Trying to remain current and knowledgeable with the Music of the World is like trying to drink from a fire hose. Far too much material to process. I confine myself chiefly to CM, Rock, sung classic Flamenco, Pop, and assorted other odds and ends of any sort of music. Nobody can be that cool that they can truthfully claim to be hip to every sort of music.


----------



## fbjim (Mar 8, 2021)

Does anyone ever feel guilty about listening to old favorites and not something new? I've certainly had that nagging suspicion that the time listening to another recording of Brahms 4 might be "better" spent expanding my horizons, and it's all down to there being too much music and not enough time...


----------



## Strange Magic (Sep 14, 2015)

fbjim said:


> Does anyone ever feel guilty about listening to old favorites and not something new? I've certainly had that nagging suspicion that the time listening to another recording of Brahms 4 might be "better" spent expanding my horizons, and it's all down to there being too much music and not enough time...


Not me. I know what I like and I like what I know. Seriously, I devote maybe 15% of my CM time listening to unfamiliar works, Sturgeon's Law is very much still in effect.


----------



## fbjim (Mar 8, 2021)

Well, I could say that if listening to Brahms 4 gives me joy, then it's time well spent-I guess the question is if I'm cutting myself off from other things which could potentially also give me new joys by sticking with things in my comfort zone.


----------



## Rogerx (Apr 27, 2018)

fbjim said:


> Does anyone ever feel guilty about listening to old favorites and not something new? I've certainly had that nagging suspicion that the time listening to another recording of Brahms 4 might be "better" spent expanding my horizons, and it's all down to there being too much music and not enough time...

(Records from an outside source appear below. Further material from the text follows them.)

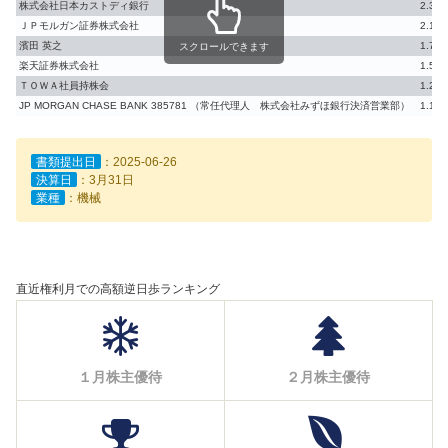
株式会社日本カストディ銀行
2.39
ＪＰモルガン証券株式会社
2.16
濱田 英之
1.71
スクロールできます
楽天証券株式会社
1.50
ＴＯＷＡ社員持株会
1.24
JP MORGAN CHASE BANK 385781 （常任代理人 株式会社みずほ銀行決済営業部）
1.13
書類提出日
：2025-06-26
決算日
：3月31日
業種
：機械
直近権利月での高額逆日歩ランキング
１月株主優待
２月株主優待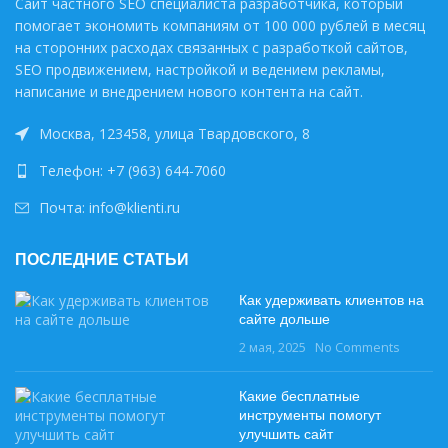
Сайт частного SEO специалиста разработчика, который
помогает экономить компаниям от 100 000 рублей в месяц
на сторонних расходах связанных с разработкой сайтов,
SEO продвижением, настройкой и ведением рекламы,
написание и внедрением нового контента на сайт.
Москва, 123458, улица Твардовского, 8
Телефон: +7 (963) 644-7060
Почта: info@klienti.ru
ПОСЛЕДНИЕ СТАТЬИ
Как удерживать клиентов на
сайте дольше
2 мая, 2025
No Comments
Какие бесплатные
инструменты помогут
улучшить сайт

I know exactly how you feel, happens daily , mostly I make a list for tomorrow but sometimes I must hear....
Beethoven concertos 3 and 5 and as example.


----------



## Neo Romanza (May 7, 2013)

I love jazz and rock music, but classical is more of my "forte" if you will and it's the music that I feel where I could spend the rest of my life listening to and exploring. The kind of fulfillment I get from classical goes so much deeper than any jazz or rock music I've heard. I'm certainly not trying to say I've closed musical doors, but, at this point in my life, classical music is where I feel most at home both emotionally and intellectually.


----------